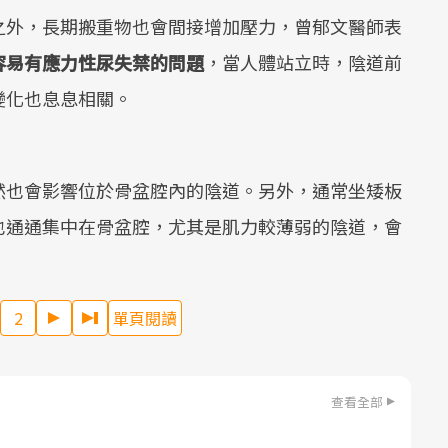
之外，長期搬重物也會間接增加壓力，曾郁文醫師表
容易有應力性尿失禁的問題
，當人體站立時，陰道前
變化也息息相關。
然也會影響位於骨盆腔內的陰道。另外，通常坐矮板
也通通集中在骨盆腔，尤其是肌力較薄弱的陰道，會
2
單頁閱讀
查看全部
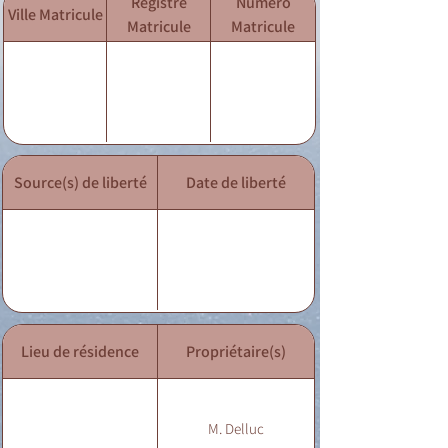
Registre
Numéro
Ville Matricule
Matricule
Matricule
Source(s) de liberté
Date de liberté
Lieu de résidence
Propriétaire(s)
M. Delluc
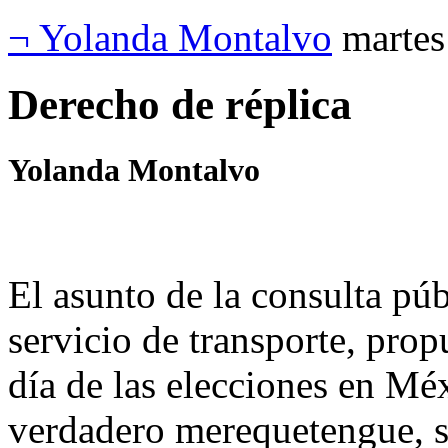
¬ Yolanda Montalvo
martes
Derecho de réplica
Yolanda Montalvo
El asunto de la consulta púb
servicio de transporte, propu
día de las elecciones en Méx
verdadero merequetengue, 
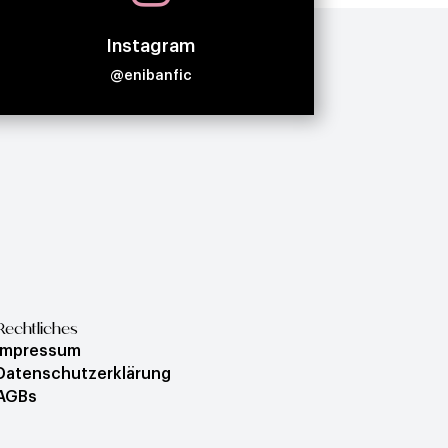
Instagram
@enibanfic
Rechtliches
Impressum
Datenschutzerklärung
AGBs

::::

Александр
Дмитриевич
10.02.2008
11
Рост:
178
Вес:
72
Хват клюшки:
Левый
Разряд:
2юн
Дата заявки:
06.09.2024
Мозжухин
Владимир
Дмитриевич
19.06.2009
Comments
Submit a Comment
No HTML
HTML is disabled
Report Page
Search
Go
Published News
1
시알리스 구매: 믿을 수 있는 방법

::::

Problem requirements >> When the word "Yolanda" appears in a line of the listing, copy that line.

Result of the task >>
¬ Yolanda Montalvo
Yolanda Montalvo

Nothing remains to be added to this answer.